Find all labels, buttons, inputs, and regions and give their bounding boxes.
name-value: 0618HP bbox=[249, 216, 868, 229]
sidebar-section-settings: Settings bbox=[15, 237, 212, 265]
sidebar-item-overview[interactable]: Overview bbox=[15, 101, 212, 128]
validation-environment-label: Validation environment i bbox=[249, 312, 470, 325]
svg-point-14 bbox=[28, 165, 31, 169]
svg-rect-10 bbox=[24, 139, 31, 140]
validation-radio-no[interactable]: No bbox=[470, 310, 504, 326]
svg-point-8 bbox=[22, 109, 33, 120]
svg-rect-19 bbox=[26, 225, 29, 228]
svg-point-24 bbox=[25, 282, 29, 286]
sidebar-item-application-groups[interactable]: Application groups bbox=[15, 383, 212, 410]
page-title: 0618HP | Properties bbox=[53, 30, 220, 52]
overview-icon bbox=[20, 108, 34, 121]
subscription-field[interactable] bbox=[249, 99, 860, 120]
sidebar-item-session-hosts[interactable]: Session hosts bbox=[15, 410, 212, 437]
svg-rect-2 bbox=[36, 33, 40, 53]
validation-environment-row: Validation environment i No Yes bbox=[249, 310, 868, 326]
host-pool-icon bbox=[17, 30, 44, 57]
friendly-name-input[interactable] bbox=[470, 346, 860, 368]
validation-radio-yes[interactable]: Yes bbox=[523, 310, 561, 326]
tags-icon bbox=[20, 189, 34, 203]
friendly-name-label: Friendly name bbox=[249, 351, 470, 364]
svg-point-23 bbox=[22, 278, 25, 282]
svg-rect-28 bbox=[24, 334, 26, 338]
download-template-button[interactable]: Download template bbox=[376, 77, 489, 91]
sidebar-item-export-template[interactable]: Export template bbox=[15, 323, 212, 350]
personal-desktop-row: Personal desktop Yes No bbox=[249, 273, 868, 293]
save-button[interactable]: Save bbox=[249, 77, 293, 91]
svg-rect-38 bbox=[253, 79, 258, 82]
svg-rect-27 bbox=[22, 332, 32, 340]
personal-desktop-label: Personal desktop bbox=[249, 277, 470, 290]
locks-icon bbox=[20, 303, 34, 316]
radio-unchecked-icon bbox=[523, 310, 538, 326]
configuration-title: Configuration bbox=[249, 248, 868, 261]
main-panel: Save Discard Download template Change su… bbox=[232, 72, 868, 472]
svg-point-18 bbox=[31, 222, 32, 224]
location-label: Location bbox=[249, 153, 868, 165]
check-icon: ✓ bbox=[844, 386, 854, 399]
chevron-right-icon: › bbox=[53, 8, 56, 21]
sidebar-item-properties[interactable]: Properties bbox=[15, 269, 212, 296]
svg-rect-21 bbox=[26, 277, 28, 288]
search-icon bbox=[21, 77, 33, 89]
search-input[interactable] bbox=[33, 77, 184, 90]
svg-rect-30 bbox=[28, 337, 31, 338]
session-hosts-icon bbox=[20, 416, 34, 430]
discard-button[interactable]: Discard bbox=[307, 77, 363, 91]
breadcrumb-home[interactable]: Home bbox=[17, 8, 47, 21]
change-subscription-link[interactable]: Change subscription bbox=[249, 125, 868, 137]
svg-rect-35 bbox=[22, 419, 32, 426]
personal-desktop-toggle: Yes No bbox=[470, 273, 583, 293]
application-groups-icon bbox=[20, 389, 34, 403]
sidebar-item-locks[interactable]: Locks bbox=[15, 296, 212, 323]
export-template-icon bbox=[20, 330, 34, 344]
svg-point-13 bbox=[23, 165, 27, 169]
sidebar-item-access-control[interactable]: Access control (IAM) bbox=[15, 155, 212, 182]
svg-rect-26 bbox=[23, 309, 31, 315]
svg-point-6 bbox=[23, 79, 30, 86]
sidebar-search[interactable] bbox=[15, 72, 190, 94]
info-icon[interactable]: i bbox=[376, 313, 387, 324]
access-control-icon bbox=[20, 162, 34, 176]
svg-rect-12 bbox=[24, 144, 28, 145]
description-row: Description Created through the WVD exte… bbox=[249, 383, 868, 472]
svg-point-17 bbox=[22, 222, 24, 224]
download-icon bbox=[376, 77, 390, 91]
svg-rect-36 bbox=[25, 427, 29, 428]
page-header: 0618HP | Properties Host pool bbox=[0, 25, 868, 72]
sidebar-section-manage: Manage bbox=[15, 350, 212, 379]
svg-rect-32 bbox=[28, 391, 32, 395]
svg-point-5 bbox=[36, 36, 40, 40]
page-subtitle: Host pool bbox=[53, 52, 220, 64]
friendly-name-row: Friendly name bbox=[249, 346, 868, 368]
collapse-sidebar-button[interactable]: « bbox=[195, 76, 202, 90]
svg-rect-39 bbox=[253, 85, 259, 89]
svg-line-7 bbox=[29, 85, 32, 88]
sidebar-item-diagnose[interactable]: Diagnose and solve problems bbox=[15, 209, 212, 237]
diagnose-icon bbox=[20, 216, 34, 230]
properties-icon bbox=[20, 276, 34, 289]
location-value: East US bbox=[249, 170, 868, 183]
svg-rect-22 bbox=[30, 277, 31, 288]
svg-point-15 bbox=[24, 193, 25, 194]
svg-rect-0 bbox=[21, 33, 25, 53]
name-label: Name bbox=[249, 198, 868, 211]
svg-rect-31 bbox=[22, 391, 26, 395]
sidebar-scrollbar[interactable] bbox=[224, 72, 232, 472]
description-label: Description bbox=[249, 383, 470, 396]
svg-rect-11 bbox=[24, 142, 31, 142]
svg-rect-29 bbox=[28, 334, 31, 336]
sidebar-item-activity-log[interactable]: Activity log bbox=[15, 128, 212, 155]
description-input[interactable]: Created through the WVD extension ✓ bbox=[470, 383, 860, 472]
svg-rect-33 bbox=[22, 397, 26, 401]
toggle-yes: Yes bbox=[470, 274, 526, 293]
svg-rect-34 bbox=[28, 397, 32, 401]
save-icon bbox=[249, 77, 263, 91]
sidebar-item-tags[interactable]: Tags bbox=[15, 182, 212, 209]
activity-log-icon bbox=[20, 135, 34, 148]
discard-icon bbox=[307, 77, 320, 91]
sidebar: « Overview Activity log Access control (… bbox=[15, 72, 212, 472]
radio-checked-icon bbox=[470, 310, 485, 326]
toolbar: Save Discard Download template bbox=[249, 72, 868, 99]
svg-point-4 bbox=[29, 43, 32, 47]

------------------------------

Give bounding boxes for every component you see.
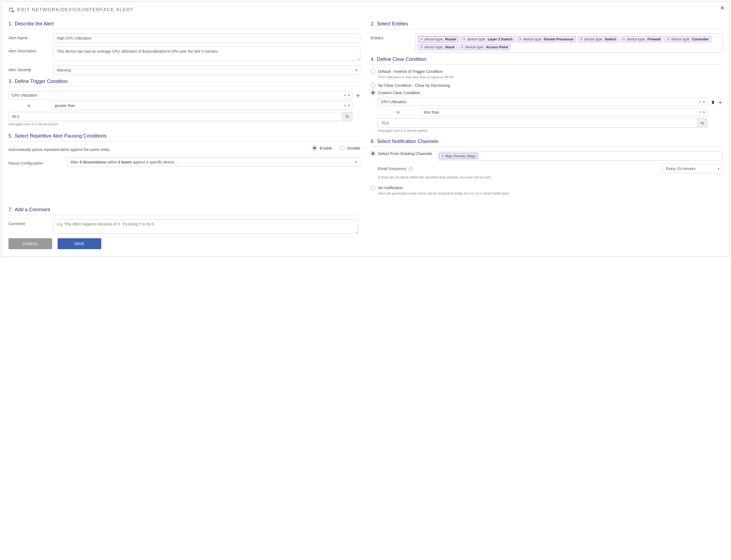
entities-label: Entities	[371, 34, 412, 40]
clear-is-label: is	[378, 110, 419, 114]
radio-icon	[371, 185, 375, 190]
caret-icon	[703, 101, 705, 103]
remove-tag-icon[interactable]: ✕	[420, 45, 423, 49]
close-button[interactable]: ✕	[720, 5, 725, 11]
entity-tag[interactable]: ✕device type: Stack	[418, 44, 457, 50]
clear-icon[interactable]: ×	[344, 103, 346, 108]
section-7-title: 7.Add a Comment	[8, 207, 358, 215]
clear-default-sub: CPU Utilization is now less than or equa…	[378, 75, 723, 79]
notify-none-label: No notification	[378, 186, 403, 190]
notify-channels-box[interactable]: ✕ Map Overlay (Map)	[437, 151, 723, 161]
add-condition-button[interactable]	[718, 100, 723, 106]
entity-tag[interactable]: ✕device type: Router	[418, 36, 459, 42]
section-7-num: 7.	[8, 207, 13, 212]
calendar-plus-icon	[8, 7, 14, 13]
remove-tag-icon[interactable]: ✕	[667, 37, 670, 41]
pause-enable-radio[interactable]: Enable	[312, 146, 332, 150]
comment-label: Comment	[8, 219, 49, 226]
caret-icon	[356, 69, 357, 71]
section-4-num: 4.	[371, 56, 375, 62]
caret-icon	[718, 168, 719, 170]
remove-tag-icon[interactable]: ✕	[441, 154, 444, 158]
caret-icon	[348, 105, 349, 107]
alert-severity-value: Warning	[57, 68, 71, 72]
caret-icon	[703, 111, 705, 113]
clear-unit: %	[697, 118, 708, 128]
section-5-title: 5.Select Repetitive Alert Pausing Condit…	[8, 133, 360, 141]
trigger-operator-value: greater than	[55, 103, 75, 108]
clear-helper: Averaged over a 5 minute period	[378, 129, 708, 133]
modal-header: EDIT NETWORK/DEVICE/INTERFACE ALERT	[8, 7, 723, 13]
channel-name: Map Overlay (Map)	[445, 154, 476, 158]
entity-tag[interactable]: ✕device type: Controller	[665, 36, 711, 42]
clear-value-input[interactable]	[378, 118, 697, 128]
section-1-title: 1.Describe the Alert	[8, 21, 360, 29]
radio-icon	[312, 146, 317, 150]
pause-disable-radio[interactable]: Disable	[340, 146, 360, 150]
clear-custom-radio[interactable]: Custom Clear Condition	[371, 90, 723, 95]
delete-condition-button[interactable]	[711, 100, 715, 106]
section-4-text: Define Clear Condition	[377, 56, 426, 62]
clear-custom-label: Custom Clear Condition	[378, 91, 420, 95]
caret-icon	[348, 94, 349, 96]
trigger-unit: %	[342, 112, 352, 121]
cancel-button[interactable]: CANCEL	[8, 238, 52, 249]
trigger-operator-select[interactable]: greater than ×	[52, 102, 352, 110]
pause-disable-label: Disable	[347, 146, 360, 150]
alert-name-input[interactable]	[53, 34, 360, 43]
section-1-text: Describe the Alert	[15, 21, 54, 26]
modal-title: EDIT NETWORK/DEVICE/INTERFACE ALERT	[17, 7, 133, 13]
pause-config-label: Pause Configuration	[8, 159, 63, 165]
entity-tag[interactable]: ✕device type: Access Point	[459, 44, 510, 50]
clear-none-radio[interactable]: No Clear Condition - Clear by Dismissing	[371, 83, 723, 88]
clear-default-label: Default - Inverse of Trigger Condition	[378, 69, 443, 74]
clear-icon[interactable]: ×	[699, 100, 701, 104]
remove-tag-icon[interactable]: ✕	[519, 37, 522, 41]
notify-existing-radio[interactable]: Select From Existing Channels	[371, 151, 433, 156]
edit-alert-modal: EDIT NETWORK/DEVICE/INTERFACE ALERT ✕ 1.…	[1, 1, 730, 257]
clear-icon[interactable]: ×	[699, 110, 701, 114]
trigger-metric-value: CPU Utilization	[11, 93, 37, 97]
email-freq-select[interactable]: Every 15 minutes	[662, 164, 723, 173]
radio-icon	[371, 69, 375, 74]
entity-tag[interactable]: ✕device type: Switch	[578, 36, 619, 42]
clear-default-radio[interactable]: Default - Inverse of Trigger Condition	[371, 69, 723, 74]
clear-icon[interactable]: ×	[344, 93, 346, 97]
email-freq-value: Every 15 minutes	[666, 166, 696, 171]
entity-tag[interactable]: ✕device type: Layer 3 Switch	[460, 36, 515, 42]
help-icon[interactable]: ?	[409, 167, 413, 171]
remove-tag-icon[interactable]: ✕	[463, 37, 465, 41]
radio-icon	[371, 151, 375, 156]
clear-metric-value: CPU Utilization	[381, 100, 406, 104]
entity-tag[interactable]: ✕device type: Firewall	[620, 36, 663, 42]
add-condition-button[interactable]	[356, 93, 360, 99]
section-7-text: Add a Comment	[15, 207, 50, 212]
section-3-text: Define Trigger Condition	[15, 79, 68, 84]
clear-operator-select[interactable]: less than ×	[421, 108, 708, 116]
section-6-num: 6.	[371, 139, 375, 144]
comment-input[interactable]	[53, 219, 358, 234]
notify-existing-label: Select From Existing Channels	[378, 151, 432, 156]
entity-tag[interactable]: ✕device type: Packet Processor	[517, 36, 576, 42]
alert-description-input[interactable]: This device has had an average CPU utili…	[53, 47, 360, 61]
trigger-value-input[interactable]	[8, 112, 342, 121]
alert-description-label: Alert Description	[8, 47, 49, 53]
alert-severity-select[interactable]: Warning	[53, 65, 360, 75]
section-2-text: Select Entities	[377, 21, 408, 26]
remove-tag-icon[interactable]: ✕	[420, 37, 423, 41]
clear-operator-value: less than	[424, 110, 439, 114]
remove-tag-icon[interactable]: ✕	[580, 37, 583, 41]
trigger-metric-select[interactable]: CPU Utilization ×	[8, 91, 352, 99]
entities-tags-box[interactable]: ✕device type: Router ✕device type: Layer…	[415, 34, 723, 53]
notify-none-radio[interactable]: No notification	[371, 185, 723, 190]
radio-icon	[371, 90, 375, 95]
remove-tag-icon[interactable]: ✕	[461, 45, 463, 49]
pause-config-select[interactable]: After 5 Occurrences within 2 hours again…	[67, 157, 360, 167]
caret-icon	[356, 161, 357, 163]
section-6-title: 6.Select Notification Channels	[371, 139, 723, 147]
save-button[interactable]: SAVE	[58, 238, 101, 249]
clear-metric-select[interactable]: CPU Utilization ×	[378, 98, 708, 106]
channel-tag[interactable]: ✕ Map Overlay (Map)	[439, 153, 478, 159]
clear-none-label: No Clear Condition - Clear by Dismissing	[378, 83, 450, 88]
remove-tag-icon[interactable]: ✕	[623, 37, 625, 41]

------------------------------

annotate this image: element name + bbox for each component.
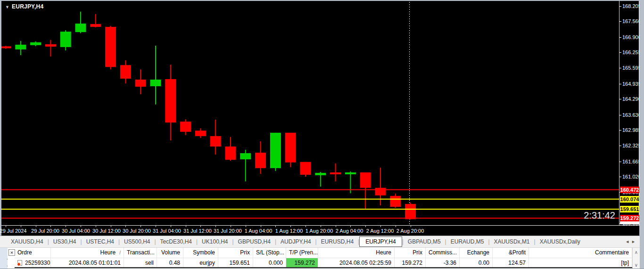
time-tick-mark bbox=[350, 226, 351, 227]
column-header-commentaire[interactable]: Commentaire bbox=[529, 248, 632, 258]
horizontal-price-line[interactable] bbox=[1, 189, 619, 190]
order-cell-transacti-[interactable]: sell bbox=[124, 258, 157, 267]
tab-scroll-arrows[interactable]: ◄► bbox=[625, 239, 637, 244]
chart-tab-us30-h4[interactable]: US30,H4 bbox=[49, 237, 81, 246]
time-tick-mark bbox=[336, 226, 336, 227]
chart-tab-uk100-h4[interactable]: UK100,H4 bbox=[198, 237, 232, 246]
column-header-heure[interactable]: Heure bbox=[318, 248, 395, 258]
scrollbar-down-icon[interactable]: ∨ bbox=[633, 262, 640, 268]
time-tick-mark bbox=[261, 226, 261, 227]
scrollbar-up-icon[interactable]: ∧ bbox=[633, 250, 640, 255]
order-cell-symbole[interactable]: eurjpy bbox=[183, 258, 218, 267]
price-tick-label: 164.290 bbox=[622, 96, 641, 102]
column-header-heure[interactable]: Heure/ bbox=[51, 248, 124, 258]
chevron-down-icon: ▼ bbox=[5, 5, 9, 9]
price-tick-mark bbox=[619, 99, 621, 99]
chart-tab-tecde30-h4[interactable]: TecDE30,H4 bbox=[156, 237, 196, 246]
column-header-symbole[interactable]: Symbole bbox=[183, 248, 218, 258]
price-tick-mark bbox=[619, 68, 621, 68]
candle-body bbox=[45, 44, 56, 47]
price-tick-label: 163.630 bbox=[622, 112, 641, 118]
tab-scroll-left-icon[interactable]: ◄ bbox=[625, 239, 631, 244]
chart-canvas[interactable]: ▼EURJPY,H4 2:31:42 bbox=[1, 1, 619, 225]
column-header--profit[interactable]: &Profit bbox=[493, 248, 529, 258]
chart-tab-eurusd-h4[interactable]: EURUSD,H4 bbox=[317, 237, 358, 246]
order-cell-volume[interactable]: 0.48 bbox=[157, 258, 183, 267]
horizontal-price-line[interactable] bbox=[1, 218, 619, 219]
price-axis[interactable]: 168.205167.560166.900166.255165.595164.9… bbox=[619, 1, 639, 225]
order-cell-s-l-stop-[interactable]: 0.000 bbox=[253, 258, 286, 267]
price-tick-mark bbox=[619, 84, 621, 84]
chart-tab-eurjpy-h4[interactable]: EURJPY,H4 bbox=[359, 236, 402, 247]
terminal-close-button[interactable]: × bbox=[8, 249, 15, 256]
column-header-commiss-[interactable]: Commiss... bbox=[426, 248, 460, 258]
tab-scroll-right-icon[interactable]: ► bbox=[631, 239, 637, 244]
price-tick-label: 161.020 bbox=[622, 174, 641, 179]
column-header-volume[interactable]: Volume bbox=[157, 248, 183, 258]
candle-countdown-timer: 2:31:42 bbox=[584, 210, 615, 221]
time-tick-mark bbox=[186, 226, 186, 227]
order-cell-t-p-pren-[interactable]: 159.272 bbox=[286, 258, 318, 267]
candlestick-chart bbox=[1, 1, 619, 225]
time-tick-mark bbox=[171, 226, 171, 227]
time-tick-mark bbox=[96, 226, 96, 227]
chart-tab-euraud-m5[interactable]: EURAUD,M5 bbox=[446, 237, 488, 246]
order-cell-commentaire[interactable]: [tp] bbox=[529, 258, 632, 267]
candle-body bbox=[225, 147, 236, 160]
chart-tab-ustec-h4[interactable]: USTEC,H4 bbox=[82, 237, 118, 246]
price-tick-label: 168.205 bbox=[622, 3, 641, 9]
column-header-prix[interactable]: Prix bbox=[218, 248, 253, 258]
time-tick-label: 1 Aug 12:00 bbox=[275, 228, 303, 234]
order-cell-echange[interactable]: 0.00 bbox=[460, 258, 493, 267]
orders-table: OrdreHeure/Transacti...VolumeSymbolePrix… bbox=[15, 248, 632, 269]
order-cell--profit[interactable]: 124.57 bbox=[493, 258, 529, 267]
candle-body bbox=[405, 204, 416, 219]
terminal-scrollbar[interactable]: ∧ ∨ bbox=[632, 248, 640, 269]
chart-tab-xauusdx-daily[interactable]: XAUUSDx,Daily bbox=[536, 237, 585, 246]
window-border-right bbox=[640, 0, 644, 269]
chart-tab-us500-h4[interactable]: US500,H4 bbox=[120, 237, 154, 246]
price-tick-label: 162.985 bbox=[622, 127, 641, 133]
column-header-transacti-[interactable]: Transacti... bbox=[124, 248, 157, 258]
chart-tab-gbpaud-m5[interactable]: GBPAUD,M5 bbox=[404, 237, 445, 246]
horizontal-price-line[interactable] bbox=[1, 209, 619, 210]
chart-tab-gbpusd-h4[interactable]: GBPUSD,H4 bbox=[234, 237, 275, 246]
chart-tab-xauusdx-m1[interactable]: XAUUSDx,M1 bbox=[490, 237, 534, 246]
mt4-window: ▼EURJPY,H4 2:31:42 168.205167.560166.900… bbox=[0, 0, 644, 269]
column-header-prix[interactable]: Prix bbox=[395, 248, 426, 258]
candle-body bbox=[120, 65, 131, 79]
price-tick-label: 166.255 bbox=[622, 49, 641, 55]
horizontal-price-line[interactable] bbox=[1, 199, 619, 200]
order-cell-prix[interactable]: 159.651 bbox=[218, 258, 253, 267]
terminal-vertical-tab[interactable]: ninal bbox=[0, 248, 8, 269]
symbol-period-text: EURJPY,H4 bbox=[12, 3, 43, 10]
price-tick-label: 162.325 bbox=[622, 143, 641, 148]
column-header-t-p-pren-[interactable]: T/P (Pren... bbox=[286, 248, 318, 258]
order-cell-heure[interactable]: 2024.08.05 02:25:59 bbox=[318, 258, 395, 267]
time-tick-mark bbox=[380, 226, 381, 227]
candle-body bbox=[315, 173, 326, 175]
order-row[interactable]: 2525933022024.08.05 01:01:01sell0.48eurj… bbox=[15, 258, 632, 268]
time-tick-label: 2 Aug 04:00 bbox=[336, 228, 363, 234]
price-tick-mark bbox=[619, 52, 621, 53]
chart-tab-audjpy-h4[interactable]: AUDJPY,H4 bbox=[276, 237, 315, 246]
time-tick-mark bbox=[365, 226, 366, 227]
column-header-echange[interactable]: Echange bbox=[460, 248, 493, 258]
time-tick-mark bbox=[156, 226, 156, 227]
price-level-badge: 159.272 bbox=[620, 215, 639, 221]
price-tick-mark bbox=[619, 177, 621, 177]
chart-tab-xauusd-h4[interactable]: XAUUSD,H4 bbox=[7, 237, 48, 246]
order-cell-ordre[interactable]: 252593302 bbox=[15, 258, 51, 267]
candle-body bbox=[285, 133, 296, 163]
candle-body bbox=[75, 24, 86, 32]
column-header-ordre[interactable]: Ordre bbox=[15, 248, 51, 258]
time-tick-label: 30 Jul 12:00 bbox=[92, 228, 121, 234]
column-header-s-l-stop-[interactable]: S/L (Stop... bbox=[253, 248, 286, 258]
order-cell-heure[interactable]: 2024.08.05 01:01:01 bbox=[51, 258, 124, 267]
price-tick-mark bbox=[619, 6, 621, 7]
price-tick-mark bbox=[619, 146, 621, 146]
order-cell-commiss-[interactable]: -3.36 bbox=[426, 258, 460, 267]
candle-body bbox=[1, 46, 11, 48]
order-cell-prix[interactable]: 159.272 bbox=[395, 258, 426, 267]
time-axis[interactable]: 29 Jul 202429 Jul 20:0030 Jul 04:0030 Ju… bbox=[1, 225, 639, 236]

------------------------------

Pull each line holding "search" out of the listing.

→ Completed task:
search-icon bbox=[21, 77, 33, 89]
search-input[interactable] bbox=[33, 77, 184, 90]
sidebar-search[interactable] bbox=[15, 72, 190, 94]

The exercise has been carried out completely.